**Recorded information:**
☆ ☆ ☆ ☆ ☆
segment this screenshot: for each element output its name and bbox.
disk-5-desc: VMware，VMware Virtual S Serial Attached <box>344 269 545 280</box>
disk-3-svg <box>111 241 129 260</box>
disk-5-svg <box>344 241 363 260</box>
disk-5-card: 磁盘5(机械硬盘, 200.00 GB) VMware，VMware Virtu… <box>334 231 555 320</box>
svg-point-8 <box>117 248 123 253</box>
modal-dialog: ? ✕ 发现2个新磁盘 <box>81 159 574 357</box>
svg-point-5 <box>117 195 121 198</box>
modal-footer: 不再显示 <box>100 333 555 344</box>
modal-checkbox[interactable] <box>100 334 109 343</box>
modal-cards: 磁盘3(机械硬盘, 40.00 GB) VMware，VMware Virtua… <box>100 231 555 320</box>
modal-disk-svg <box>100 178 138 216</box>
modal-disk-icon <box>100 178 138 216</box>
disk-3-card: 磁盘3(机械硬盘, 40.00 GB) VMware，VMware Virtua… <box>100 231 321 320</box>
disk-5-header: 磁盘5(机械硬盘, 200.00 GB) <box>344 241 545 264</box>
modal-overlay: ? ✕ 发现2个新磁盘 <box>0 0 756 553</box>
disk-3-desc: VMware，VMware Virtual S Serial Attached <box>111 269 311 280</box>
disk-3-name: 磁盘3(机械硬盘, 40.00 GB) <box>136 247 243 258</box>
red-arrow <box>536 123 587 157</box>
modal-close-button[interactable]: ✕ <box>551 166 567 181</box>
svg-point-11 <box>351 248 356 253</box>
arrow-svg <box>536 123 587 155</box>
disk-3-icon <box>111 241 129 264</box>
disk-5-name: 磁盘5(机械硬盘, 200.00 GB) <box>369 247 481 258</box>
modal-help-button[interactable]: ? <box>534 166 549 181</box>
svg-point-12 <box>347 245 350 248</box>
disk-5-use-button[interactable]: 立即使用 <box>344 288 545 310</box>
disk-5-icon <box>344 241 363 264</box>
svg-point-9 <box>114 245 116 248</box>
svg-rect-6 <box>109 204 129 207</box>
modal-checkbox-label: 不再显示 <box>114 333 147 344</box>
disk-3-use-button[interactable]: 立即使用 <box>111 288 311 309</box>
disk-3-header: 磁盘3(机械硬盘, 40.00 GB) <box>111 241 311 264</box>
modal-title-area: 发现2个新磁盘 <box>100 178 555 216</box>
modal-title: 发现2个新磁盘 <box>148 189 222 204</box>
☆ ☆ ☆ ☆ ☆
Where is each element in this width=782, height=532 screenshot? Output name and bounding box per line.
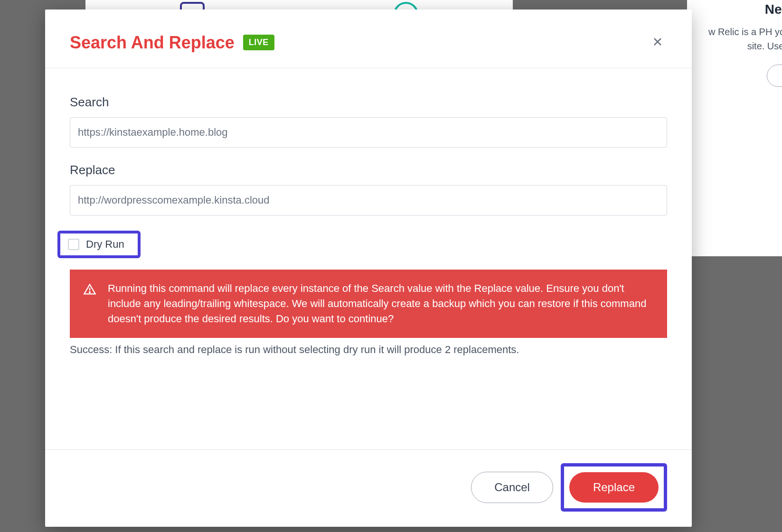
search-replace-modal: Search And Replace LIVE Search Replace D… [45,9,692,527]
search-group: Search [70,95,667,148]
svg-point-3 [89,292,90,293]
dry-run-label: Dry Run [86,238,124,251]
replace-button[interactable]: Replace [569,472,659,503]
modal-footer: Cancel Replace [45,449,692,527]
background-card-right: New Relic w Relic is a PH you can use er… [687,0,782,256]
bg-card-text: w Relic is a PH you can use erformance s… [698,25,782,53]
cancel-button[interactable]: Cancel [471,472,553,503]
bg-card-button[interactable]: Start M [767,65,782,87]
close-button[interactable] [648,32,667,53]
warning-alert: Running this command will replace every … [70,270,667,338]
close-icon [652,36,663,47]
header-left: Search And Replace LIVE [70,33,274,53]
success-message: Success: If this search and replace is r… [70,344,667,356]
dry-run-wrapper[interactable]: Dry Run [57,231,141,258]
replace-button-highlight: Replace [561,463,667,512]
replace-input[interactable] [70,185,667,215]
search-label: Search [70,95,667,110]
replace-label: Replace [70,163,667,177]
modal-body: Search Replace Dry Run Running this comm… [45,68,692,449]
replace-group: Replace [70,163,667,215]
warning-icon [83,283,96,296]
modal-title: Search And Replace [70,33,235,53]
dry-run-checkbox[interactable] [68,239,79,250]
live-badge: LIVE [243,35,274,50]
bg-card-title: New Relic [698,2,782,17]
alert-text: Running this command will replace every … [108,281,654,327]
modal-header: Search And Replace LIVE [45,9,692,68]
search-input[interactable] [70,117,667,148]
☆ ☆ ☆ ☆ ☆
Pick every line containing the word "arrow" out of the material, and copy those lines.

red-arrow <box>536 123 587 157</box>
arrow-svg <box>536 123 587 155</box>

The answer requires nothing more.